She often brings wonders in quite unexpected way 😉
The god-shaped razor blade in the middle right drawer…
I give everyone a fair amount of trust to an extent. I think the only person I fully trust is myself, because I won’t judge my secrets.
I trust everyone with different things… But the person I truly trust is my mom. Not even my best friend understands half the things my mom knows.
Out of the people I see very often, very few. Also, none of them are my family.
I do trust some of my relatives who live farther away, though.
I trust no one.
I trust someone who used to be my best friend. We’re barely even friends now, but I still trust him with everything. I wish he understood he’s the only person I can turn to, and that I need him to keep me sane.
My best friend. He’s always there for me and he can always cheer me up in his weird little ways.
And my other best friend, who, even though it seems like we’re drifting apart, she still knows everything about me.
My self and my beautiful family ^^
I’ve only fpund one person ever who seems to understand me completely, and I understand him completely. We both know things about each other that no one else does, so I trust him.
I can rant about this question all the day and the reasons why, but I trust my best friends because they have always been there for me and even though we may not be able to talk everyday or see each other as often as we like, the four of them have never left me to face things alone when they know I need them.
So I thank them and love them for it… that’s the reason I trust them with everything.
I trust because I have faith. I know without a doubt that everything will be ok. I trust that good will overcome.

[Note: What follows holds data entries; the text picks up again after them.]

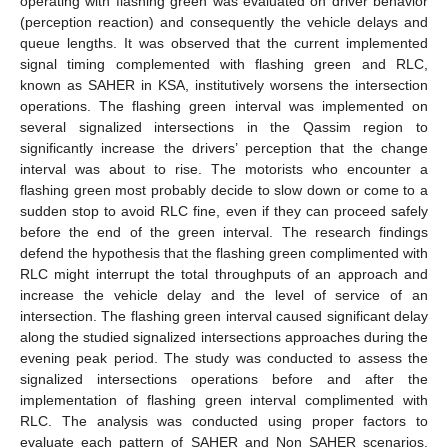
operating with flashing green was evaluated on driver behavior
(perception reaction) and consequently the vehicle delays and
queue lengths. It was observed that the current implemented
signal timing complemented with flashing green and RLC,
known as SAHER in KSA, institutively worsens the intersection
operations. The flashing green interval was implemented on
several signalized intersections in the Qassim region to
significantly increase the drivers’ perception that the change
interval was about to rise. The motorists who encounter a
flashing green most probably decide to slow down or come to a
sudden stop to avoid RLC fine, even if they can proceed safely
before the end of the green interval. The research findings
defend the hypothesis that the flashing green complimented with
RLC might interrupt the total throughputs of an approach and
increase the vehicle delay and the level of service of an
intersection. The flashing green interval caused significant delay
along the studied signalized intersections approaches during the
evening peak period. The study was conducted to assess the
signalized intersections operations before and after the
implementation of flashing green interval complimented with
RLC. The analysis was conducted using proper factors to
evaluate each pattern of SAHER and Non SAHER scenarios.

The boy whose heart I broke. I should have known I could trust him from the beginning, then maybe things would have worked out differently. I can only hope by trusting him now I can patch up my mistake.
No one. Not even my “best” friends because I’m scared of my secrets, and even more scared to tell them.
I oddly enough seem to trust most people. That’s probably not a good thing, but I think anyone deserves a chance.
My best friend.
I think I can trust my boyfriend and best friend, but I chose to not do so fully. Other than that I don’t trust anyone else very much.
I only truly trust myself. I wish I could say anything different, and I’m trying to change that, but its not how I was raised.
grampa, caey, and harold…because they are the only ones who have never let me down and who have helped me throught my tough times instead of causing them
my close friends from college who are my new, true family
my three sisters, because they’re the only one’s who have ever known the truth of my life
My sisters, even though I rarely see two fo them.
Me, Myself, and I
The only person I trust completely is my best friend. I know I can tell him anything and he’s the first person I call when anything happens.
God. Everything id possible with Him.
Family and friends. I can find comfort in them.
A bit of myself. I just have to.
God. He’s planned everything out and He will lead me if only I follow.
My sister, Anna. She listens and honestly cares and loves always. She sees through the lies I try to hide behind and pushes me to be a better person.
And I’m learning to trust myself.
Phil, my awesome coworker whos a mentor/father figure for me
Abbie, a friend. Because I know no matter what, she won’t change who she is or how she acts. She is the most constant thing in my life currently, but she plays such a small role than form the outside shes nothing more than a passerby.
Nobody. My best friend of thirty years just betrayed me in a cruel and life-threatening way.